Один лишь пастор из Брубю не вышел из церкви. Неподвижно лежал он, распростертый ниц перед алтарем. Он не вынес такого сильного потрясения и умер от счастья.
Глава тридцатая
МАТЬ
В одной крестьянской избе к востоку от Кларэльвен родилось дитя. Однажды, в начале июня, его мать пришла сюда и попросила работы. Она сказала хозяевам, что с ней приключилось несчастье, что ей пришлось бежать из дому, так как ее мать стала плохо к ней относиться. Она назвала себя Элисабет Карлсдоттер, но не сказала, откуда она родом, ибо боялась, что, если ее домашние узнают, где она скрывается, ей несдобровать. Она не требовала никакой платы — только кусок хлеба и кров. Она согласна исполнять любую работу: ткать, прясть или ходить за коровами — все что угодно. Она даже может сама платить за себя, если хозяева пожелают.
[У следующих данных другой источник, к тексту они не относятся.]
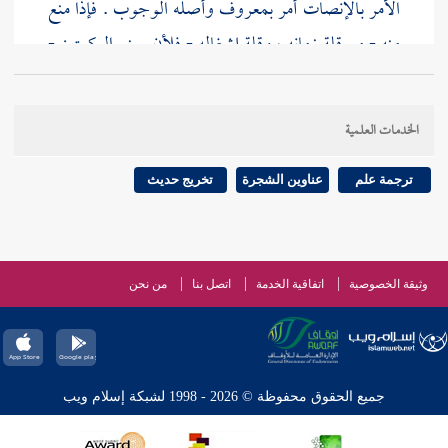
الأمر بالإنصات أمر بمعروف وأصله الوجوب . فإذا منع
منه - مع قلة زمانه ، وقلة إشغاله - فلأن يمنع الركعتين -
مع كونهما سنة ، وطول الاشتغال ، وطول الزمان بهما أولى
. وهذا قد تقدم والله أعلم .
الخدمات العلمية
ترجمة علم
عناوين الشجرة
تخريج حديث
وثيقة الخصوصية
اتفاقية الخدمة
اتصل بنا
من نحن
جميع الحقوق محفوظة © 2026 - 1998 لشبكة إسلام ويب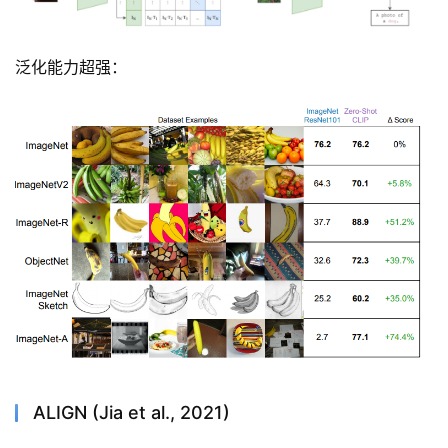
泛化能力超强：
ALIGN (Jia et al., 2021)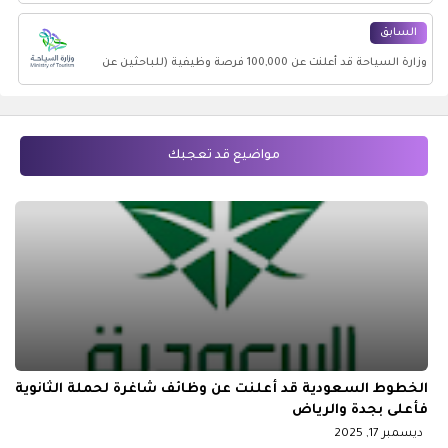
توفير وظائف شاغرة تعليمية بجميع التخصصات
السابق
وزارة السياحة قد أعلنت عن 100,000 فرصة وظيفية (للباحثين عن
العمل) أو (على رأس العمل)
مواضيع قد تعجبك
الخطوط السعودية قد أعلنت عن وظائف شاغرة لحملة الثانوية
فأعلى بجدة والرياض
ديسمبر 17, 2025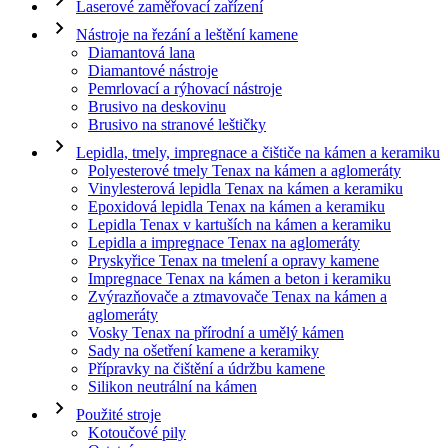
Laserové zaměřovací zařízení
Nástroje na řezání a leštění kamene
Diamantová lana
Diamantové nástroje
Pemrlovací a rýhovací nástroje
Brusivo na deskovinu
Brusivo na stranové leštičky
Lepidla, tmely, impregnace a čištiče na kámen a keramiku
Polyesterové tmely Tenax na kámen a aglomeráty
Vinylesterová lepidla Tenax na kámen a keramiku
Epoxidová lepidla Tenax na kámen a keramiku
Lepidla Tenax v kartuších na kámen a keramiku
Lepidla a impregnace Tenax na aglomeráty
Pryskyřice Tenax na tmelení a opravy kamene
Impregnace Tenax na kámen a beton i keramiku
Zvýrazňovače a ztmavovače Tenax na kámen a
aglomeráty
Vosky Tenax na přírodní a umělý kámen
Sady na ošetření kamene a keramiky
Přípravky na čištění a údržbu kamene
Silikon neutrální na kámen
Použité stroje
Kotoučové pily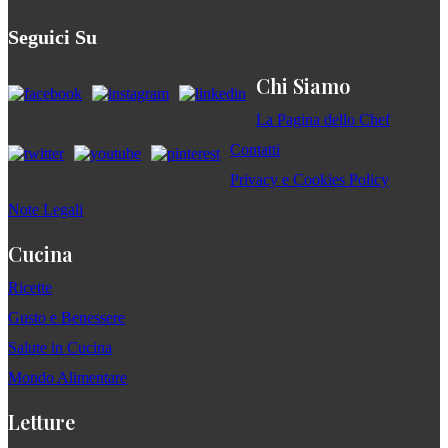
Seguici Su
Chi Siamo
La Pagina dello Chef
Contatti
Privacy e Cookies Policy
Note Legali
Cucina
Ricette
Gusto e Benessere
Salute in Cucina
Mondo Alimentare
Letture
Из осторожности она вошла в дом босиком, с башмаками под мышкой и говорила на местном наречии. Весь ее вид, огрубелые руки и красное крестьянское платье внушали доверие.
Хозяин, правда, подумал, что она очень тщедушна и вряд ли от ее работы будет много проку. Но не прогонять же ее, бедняжку. И ей разрешили остаться.
В ней было что-то располагающее, и скоро все полюбили ее. Она попала к добрым хозяевам. Они были люди серьезные и молчаливые. Хозяйке особенно понравилось, что Элисабет умеет ткать камчатое полотно. Она попросила в усадьбе у пробста на время ткацкий станок для камчатого полотна, и молодая работница просидела за станком все лето.
Никому и в голову не приходило, что она ожидает ребенка. Она все время работала, и это нравилось ей. Она не чувствовала себя больше несчастной. Жизнь среди крестьян была ей по душе, хотя и пришлось отказаться от тех удобств, к которым она привыкла. Зато здесь все жили так спокойно и просто. Мысли у них были заняты одной лишь работой, и дни проходили так ровно и однообразно, что их легко можно было перепутать: неделя, казалось, только что началась, а там, смотришь, — уже опять наступило воскресенье.